It's becoming an MPE Server, this HP 3000
Taking a Charge at Transition's Costs

Pricing, Value, and Emulating Classics

Value-PriceEditor's Note: Yesterday we ran a story about the impact of proprietary software lock-in, as reported from a manager's office where HP 3000s still do their work. Amid that story was a quote about predaceous pricing (love that word), the act of outre increases to the cost of emulator MPE server solutions because of upgrade charges. It's blocked several adoptions of Charon HPA, even among managers who love the ideal of non-HP hardware that keeps MPE apps alive. Tim O'Neill wrote the following editorial, prompted by our article. Although companies do need to generate capital to keep supplying software, the matter of how much to charge for a shift to an emulator remains a flash point.

Editorial by Tim O'Neill

James Byrne brings up important point about proprietary software running proprietary hardware: it enabled predatory pricing, both by HP and by third parties.  

At this stage, it appears that Charon could be bought affordably, but the problem is the third parties' still seeing the opportunity to gouge existing customers.  

This is why businesses become former customers and change to shareware and open source operating systems and databases, e.g. Linux and open database systems like Postgres. There are still costs as a part of such a change. They might need to hire more in-house staff to do what HP and third parties used to do for that one huge cover-all price. It might not be wise to entrust critical applications to shareware, but are customers avoiding doing so?

So the huge predatory prices were not without value. This is not to say I defend them.

That said, it is still shameful that at this point, third parties are unwilling to honor their customers' long history of loyalty, by requiring emulator relicensing. These third parties should realize that they might realize longer-term benefit by keeping their customers, not driving them away.
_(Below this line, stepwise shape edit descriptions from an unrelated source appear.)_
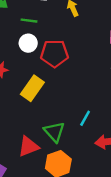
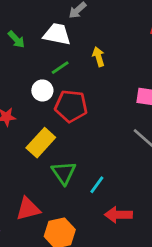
green line: (29, 21) -> (60, 68), moved, turned -49
green triangle: (54, 132) -> (64, 173), moved

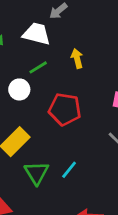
red pentagon: (71, 106) -> (65, 109), moved
cyan line: (97, 185) -> (69, 170), moved

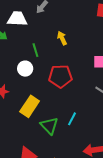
white trapezoid: (37, 34) -> (17, 19), moved
green line: (38, 67) -> (35, 50), turned -64

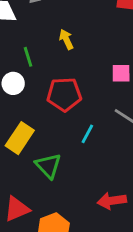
cyan line: (72, 119) -> (87, 134), moved

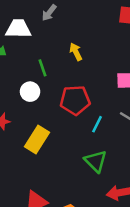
cyan line: (87, 134) -> (97, 124), moved
green triangle: (48, 166) -> (96, 161), moved

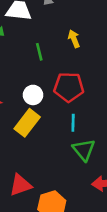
white circle: (30, 92) -> (33, 95), moved
cyan line: (97, 124) -> (73, 123), moved, turned -30

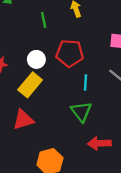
cyan line: (73, 123) -> (85, 82), moved
red triangle: (20, 185) -> (23, 120), moved

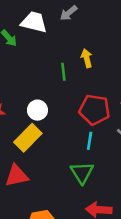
green line: (44, 20) -> (63, 72), moved
red pentagon: (70, 53) -> (94, 110), moved

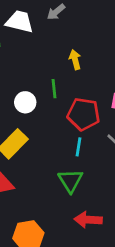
green line: (63, 72) -> (54, 89), moved
white circle: (37, 110) -> (25, 102), moved

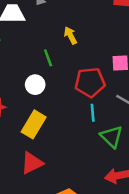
green line: (54, 89) -> (48, 58), moved
green triangle: (70, 181) -> (111, 137), moved

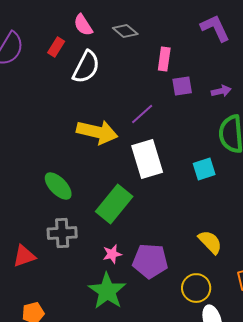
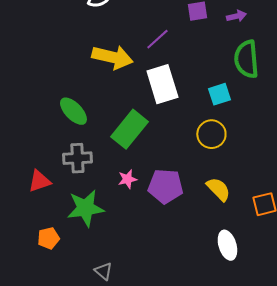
yellow semicircle: (210, 242) -> (218, 189), moved
yellow circle: (196, 288) -> (211, 134), moved
green star: (107, 291) -> (85, 208), moved, turned 30

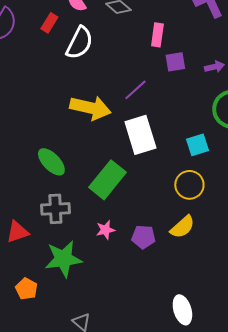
purple pentagon: (165, 186) -> (143, 237), size x0.7
yellow semicircle: (218, 189) -> (182, 227), moved, turned 92
orange pentagon: (48, 238) -> (26, 289), turned -30
white ellipse: (227, 245) -> (182, 310), moved

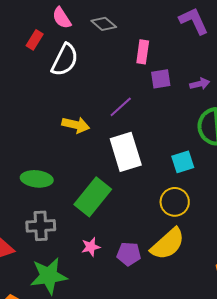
yellow arrow: (90, 108) -> (76, 125), size x0.7
green ellipse: (51, 162) -> (37, 179), turned -40
yellow semicircle: (182, 227) -> (168, 244), size x1.4

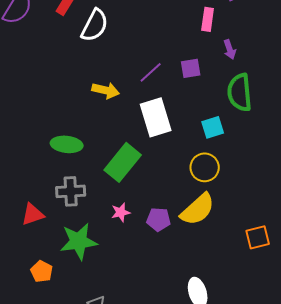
pink rectangle: (143, 52) -> (208, 19), moved
purple square: (161, 79) -> (191, 68), moved
purple arrow: (200, 84) -> (230, 49), turned 84

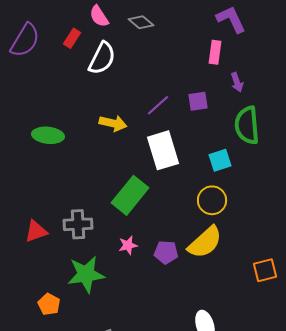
green ellipse: (67, 144) -> (48, 135), moved
red triangle: (33, 214) -> (36, 231), moved

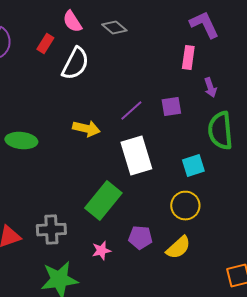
yellow semicircle: (205, 242) -> (178, 248), size x0.7
purple pentagon: (166, 252) -> (140, 238), moved

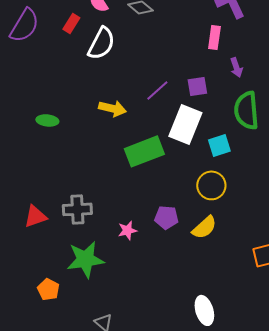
green ellipse: (21, 141) -> (47, 120), size x0.7
white rectangle: (136, 156) -> (185, 124), moved, turned 39
green rectangle: (103, 201) -> (144, 151), moved, turned 30

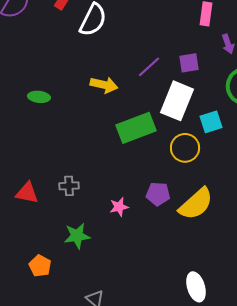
yellow circle: (211, 185) -> (185, 148), moved
gray cross: (77, 209) -> (69, 186), size x0.7
red triangle: (35, 216) -> (27, 193), turned 30
yellow semicircle: (204, 227) -> (196, 204), size x1.4
green star: (85, 259) -> (77, 236), size x0.7

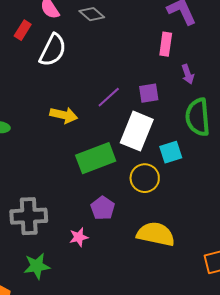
gray cross: (69, 186) -> (29, 216), size x1.8
purple pentagon: (158, 194) -> (103, 208), moved, turned 30
yellow semicircle: (196, 204) -> (156, 234), turned -126

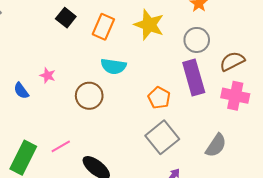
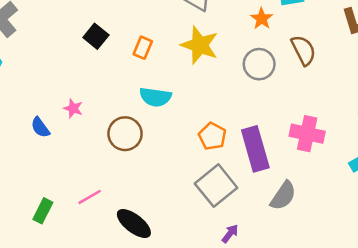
orange rectangle: (103, 27) -> (143, 48), size x0.7
brown semicircle: (232, 61) -> (303, 50), moved, turned 90
purple rectangle: (194, 77) -> (255, 149), moved
green rectangle: (23, 158) -> (43, 211), size x0.6

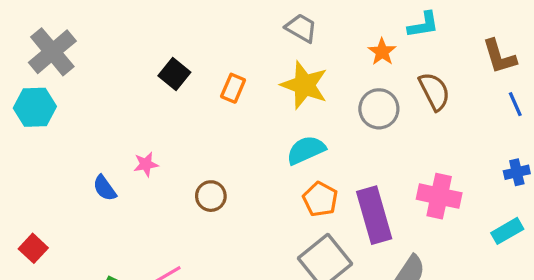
cyan semicircle: (155, 97) -> (306, 150), moved, turned 148
pink star: (73, 108) -> (146, 164), turned -30
brown circle: (125, 134) -> (211, 196), size x0.7

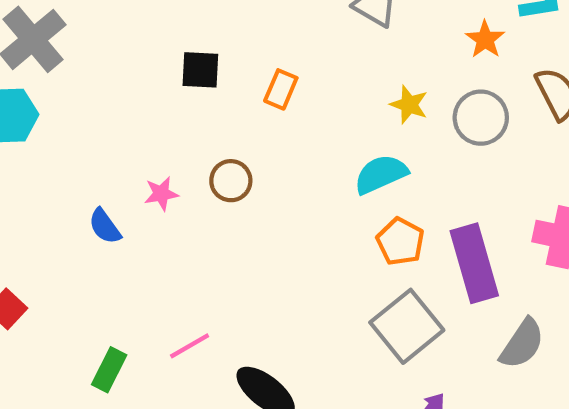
black square: (174, 74) -> (200, 70), turned -36
yellow star: (304, 85) -> (409, 105), moved, size x0.6
brown circle: (211, 196) -> (231, 181), moved

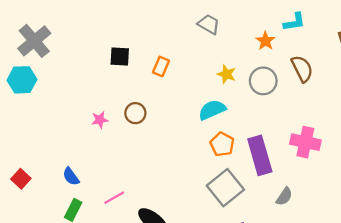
blue semicircle: (105, 226) -> (71, 177), moved
gray semicircle: (522, 344) -> (284, 197), size x0.7

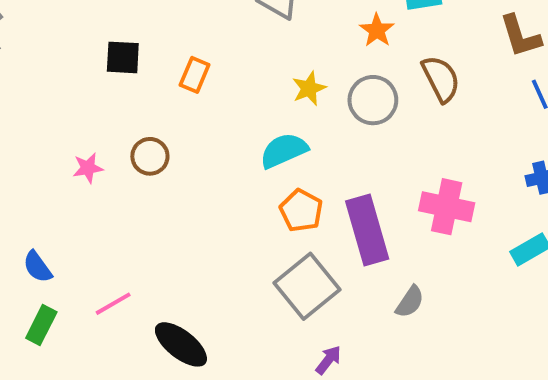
yellow star: (227, 74) -> (309, 88), turned 30

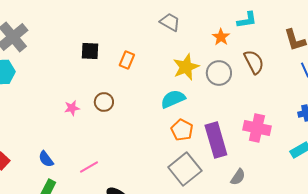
yellow star: (309, 88) -> (186, 67), size x1.5
pink line: (113, 304) -> (89, 167), moved

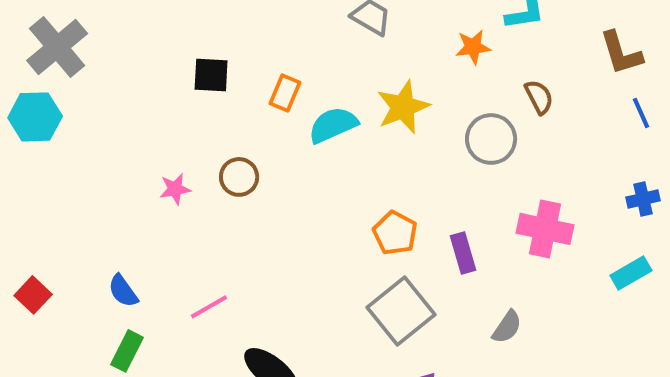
orange star: (221, 37) -> (473, 47), turned 30
brown semicircle: (254, 62) -> (539, 97), size x0.7
gray circle: (219, 73) -> (491, 139), moved
cyan semicircle: (173, 99) -> (333, 125), moved
purple rectangle: (216, 140) -> (463, 253), size x0.6

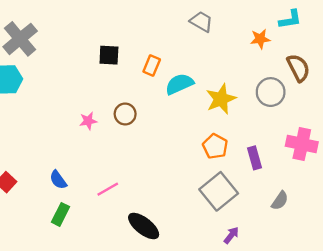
brown semicircle: (539, 97) -> (298, 68), size x1.4
yellow star: (403, 107) -> (221, 99), moved

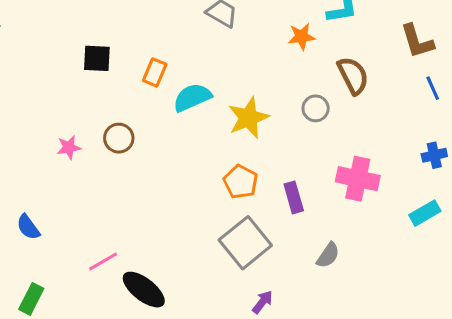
gray circle: (271, 92) -> (316, 108), size x0.7
pink line: (108, 189) -> (103, 261), moved
green rectangle: (60, 214) -> (31, 299), moved

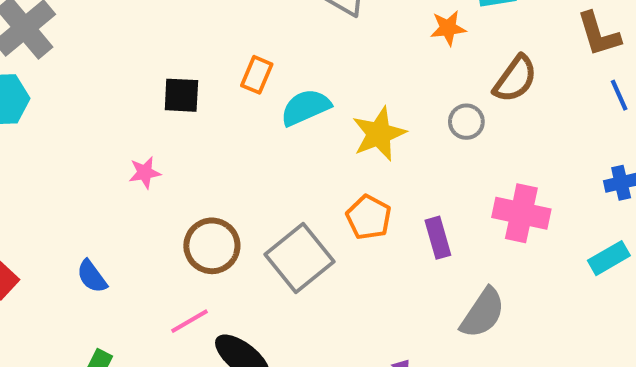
black square: (97, 58) -> (181, 95), moved
brown semicircle: (353, 76) -> (515, 79), turned 63
brown circle: (119, 138) -> (212, 246), moved, size x1.4
gray square: (245, 243) -> (299, 258), moved
gray semicircle: (328, 255) -> (483, 313), size x1.5

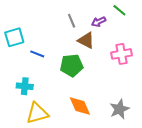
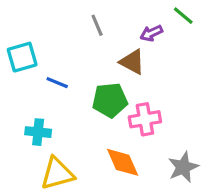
gray line: (72, 21) -> (97, 25), moved
pink cross: (122, 54) -> (145, 119), moved

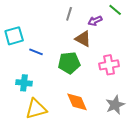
gray line: (97, 25) -> (69, 14), moved, turned 40
pink cross: (145, 119) -> (109, 65), moved

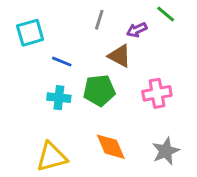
cyan square: (14, 36) -> (30, 33), moved
blue line: (36, 52) -> (62, 62), moved
cyan cross: (24, 83) -> (59, 98), moved

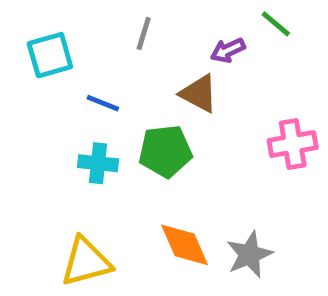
gray line: (99, 20) -> (144, 33), moved
pink cross: (157, 93) -> (293, 144), moved
gray star: (166, 151) -> (249, 255), moved

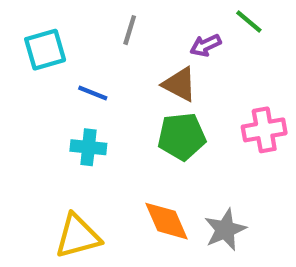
green pentagon: (165, 151) -> (182, 136), moved

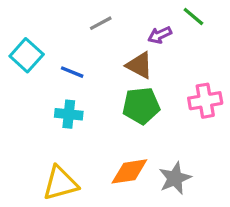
gray line: (130, 30) -> (101, 23), turned 45
cyan square: (45, 50) -> (27, 55), moved, turned -32
orange diamond: (167, 221) -> (129, 171), turned -75

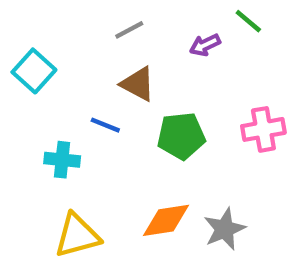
brown triangle: (139, 65) -> (138, 84), moved
blue line: (72, 72) -> (105, 125), moved
cyan cross: (69, 114) -> (62, 160), moved

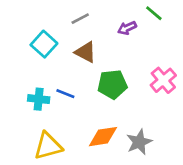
cyan square: (34, 71) -> (44, 44), moved
blue line: (105, 125) -> (65, 94), moved
pink cross: (263, 129) -> (163, 80), turned -30

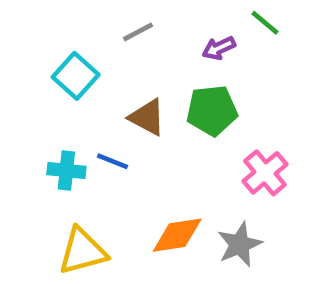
brown triangle: (86, 52) -> (147, 117), moved
pink cross: (163, 80) -> (265, 173), moved
green pentagon: (112, 84) -> (212, 110), moved

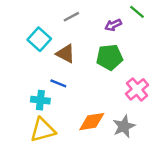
brown triangle: (147, 117) -> (65, 54), moved
cyan cross: (66, 170) -> (40, 100), moved

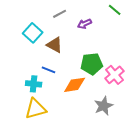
purple arrow: (113, 25) -> (85, 24), moved
green pentagon: (110, 57) -> (92, 64), moved
orange diamond: (92, 122) -> (75, 85), moved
It would be interesting to compute the price and valuation of HP stock since the point just before they announced the death of its MPE business, through the split in 2014. One might be able to say that the company's value has fallen without MPE. It may fall further when OpenVMS is eliminated and when HP-UX is not marketed, not enhanced, not written for any CPU other than HP's own Itanium, and not licensed at prices that are fair to customers.